*Your goal*. Copy every record verbatim. Leave the pictures out.

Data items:
>>

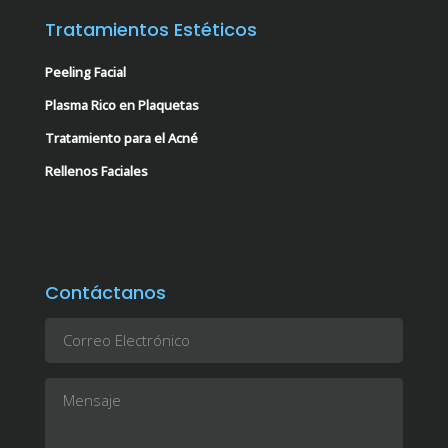
Tratamientos Estéticos
Peeling Facial
Plasma Rico en Plaquetas
Tratamiento para el Acné
Rellenos Faciales
Contáctanos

<<

*Output for this task*.
Tratamientos Estéticos
Peeling Facial
Plasma Rico en Plaquetas
Tratamiento para el Acné
Rellenos Faciales
Contáctanos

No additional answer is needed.